• ASSIGNMENT
Copy out, from the entries below, each line holding the string "months".

GIVEN INFORMATION section start

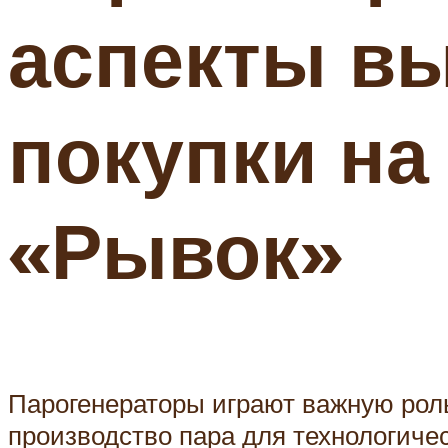
аспекты в
покупки на
«Рывок»
Парогенераторы играют важную рол
производство пара для технологиче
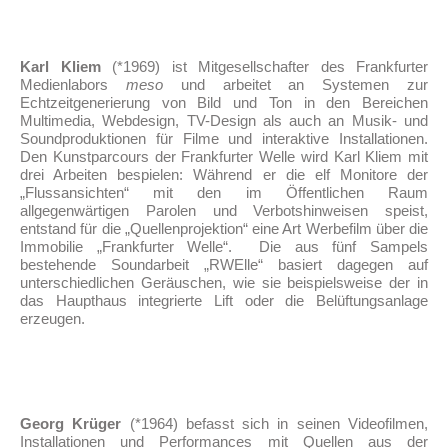
Karl Kliem
(*1969) ist Mitgesellschafter des Frankfurter
Medienlabors
meso
und arbeitet an Systemen zur
Echtzeitgenerierung von Bild und Ton in den Bereichen
Multimedia, Webdesign, TV-Design als auch an Musik- und
Soundproduktionen für Filme und interaktive Installationen.
Den Kunstparcours der Frankfurter Welle wird Karl Kliem mit
drei Arbeiten bespielen: Während er die elf Monitore der
„Flussansichten“ mit den im Öffentlichen Raum
allgegenwärtigen Parolen und Verbotshinweisen speist,
entstand für die „Quellenprojektion“ eine Art Werbefilm über die
Immobilie „Frankfurter Welle“. Die aus fünf Sampels
bestehende Soundarbeit „RWElle“ basiert dagegen auf
unterschiedlichen Geräuschen, wie sie beispielsweise der in
das Haupthaus integrierte Lift oder die Belüftungsanlage
erzeugen.
Georg Krüger
(*1964) befasst sich in seinen Videofilmen,
Installationen und Performances mit Quellen aus der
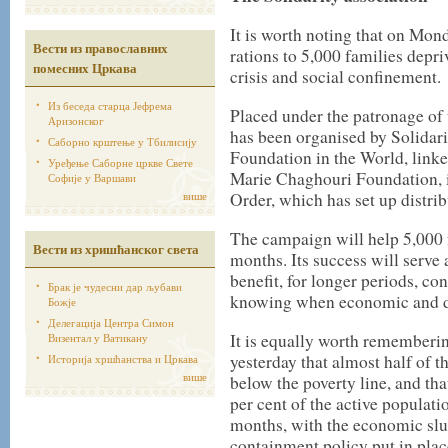
It is worth noting that on Mo
Вести из православних
rations to 5,000 families depr
помесних Цркава
crisis and social confinement.
Из беседа старца Јефрема
Placed under the patronage of
Аризонског
has been organised by Solidar
Саборно крштење у Тбилисију
Foundation in the World, linke
Уређење Саборне цркве Свете
Marie Chaghouri Foundation, i
Софије у Варшави
више
Order, which has set up distrib
The campaign will help 5,000 f
Вести из хришћанског света
months. Its success will serve 
benefit, for longer periods, co
Брак је чудесни дар љубави
knowing when economic and dai
Божје
Делегација Центра Симон
It is equally worth rememberi
Визентал у Ватикану
yesterday that almost half of 
Историја хршћанства и Цркава
више
below the poverty line, and th
per cent of the active populati
months, with the economic slu
containment policy put in pla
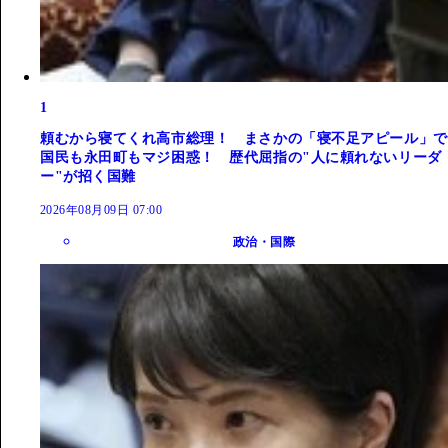
1
頼むから寝てくれ高市総理！ まさかの「寝不足アピール」で
国民も永田町もマジ困惑！ 歴代屈指の"人に頼れないリーダ
ー"が招く国難
2026年08月09日 07:00
政治・国際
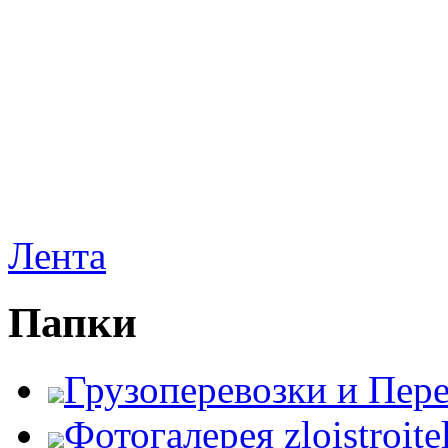
Лента
Папки
Грузоперевозки и Пер
Фотогалерея zloistroite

GIVEN INFORMATION section end

• THE COMPLETED TASK
months. Its success will serve 
months, with the economic slu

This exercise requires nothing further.